1997, NR, 97 min. Directed by Pavel Chukhrai. Starring Vladimir Mashkov, Eketerina Rednikova, Misha Philipchuk.
REVIEWED By Steve Davis, Fri., Aug. 28, 1998
The theme explored in the Oscar-nominated Russian film The Thief is a familiar one in American film lore: an impressionable young boy's/young man's fear and awe of a scoundrel father figure. (Think Hud, for example.) Here, the youngster is Sanya (Philipchuk), a six-year-old Russian boy in Stalinist Russia who longs for a masculine presence in his life so much that the silent apparition of his biological father, a soldier killed in World War II, frequently comforts him when he is lonely or troubled. The surrogate paterfamilias is the roguish, handsome Tolyan (Mashkov), who sweeps Sanya's naïve mother (Rednikova) off her feet -- both literally and figuratively -- only to make her and her son unwilling accomplices in a life of crime. For Sanya, the allure of a father figure is overwhelming, despite the cruelty and abuse Tolyan inflicts on Sanya and his mother.

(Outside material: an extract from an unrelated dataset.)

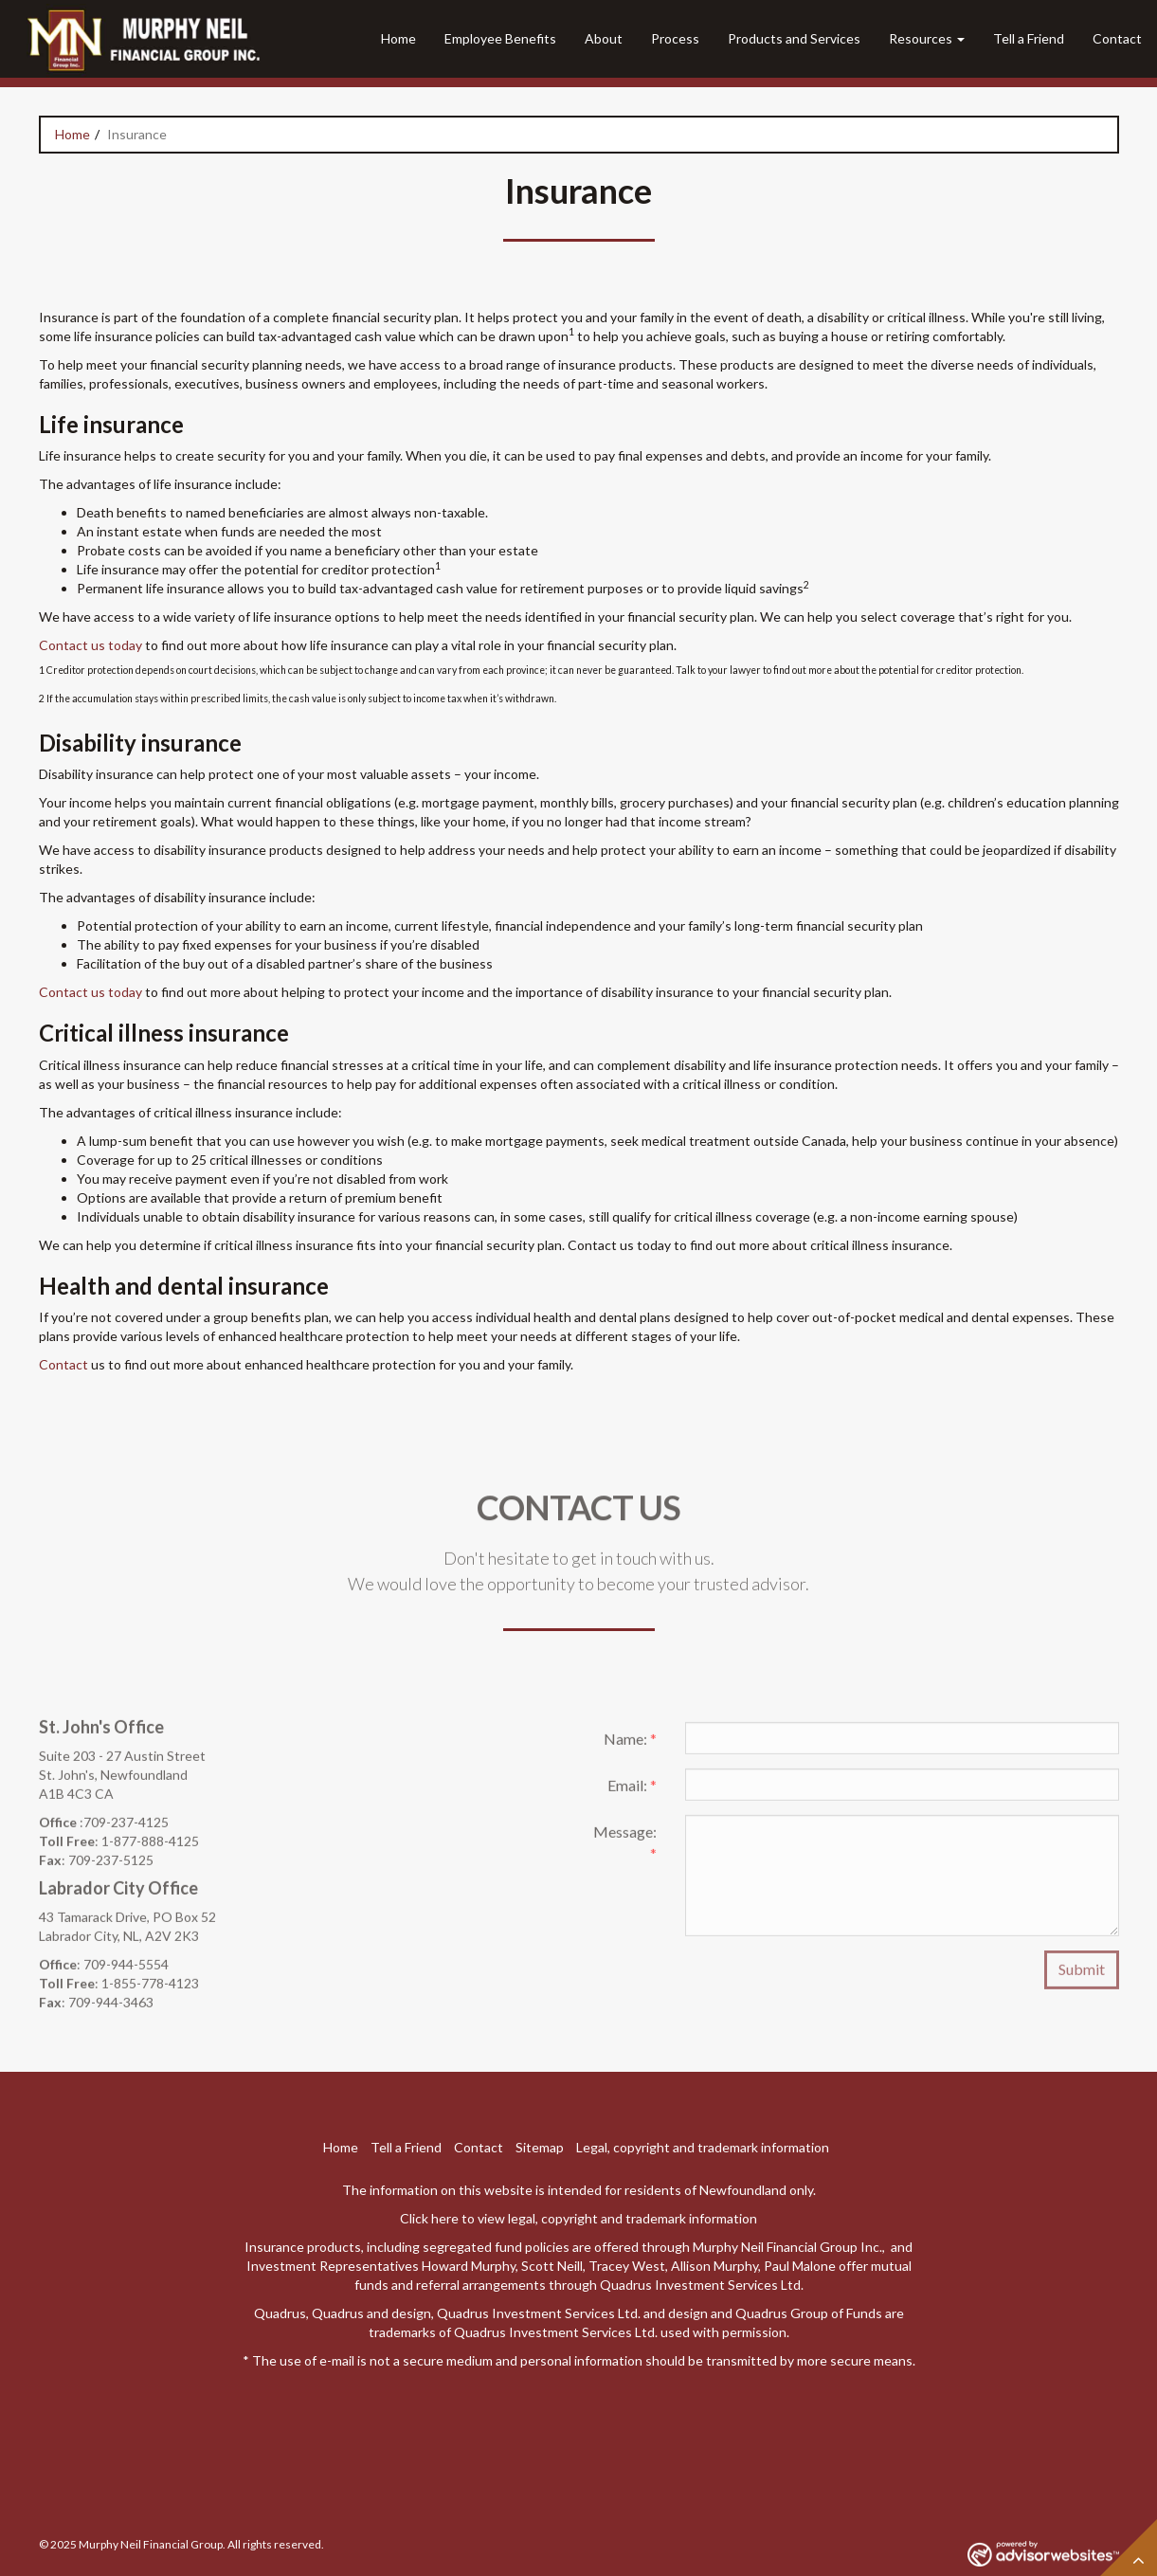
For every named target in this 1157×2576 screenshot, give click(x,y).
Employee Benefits (500, 38)
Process (675, 38)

The scene in which Tolyan and Sanya connect for the first time is a powerful one: Fascinated by Tolyan's body, Sanya gingerly squeezes the man's biceps upon Tolyan's invitation to do so and then slowly traces the outline of a faded tattoo on a shoulder blade. Enraptured by the experience, Sanya (terrifically played by Philipchuk) is able finally to touch his “father”, a flesh-and-blood being who is more than just a mute ghost. It is also a telling moment for Tolyan, who demonstrates for the first time a hint of humanity otherwise obscured by a tough exterior. The young boy's fascination soon evolves into an emotional dependency, made all the more treacherous by the duplicitous Tolyan's insistence that Sanya call him “Daddy” for reasons wholly unrelated to any paternal bonding. Of course, as you might guess, the ultimate consequence of the relationship forged between the two is nothing short of tragic. On an allegorical level, one can read The Thief as a commentary on the reign of Joseph Stalin, whose constant presence is felt in the film. (Tolyan has another tattoo -- one of the Communist despot -- on his chest, and he confides in Sanya the “secret” that he is the son of Stalin.) The ruthless, self-serving manner in which Tolyan uses others is not too different, albeit on a different scale, from the way that Stalin betrayed and maligned a country that looked up to him as its father. On whatever level viewed, The Thief is an experience that is often profound and seldom contrived.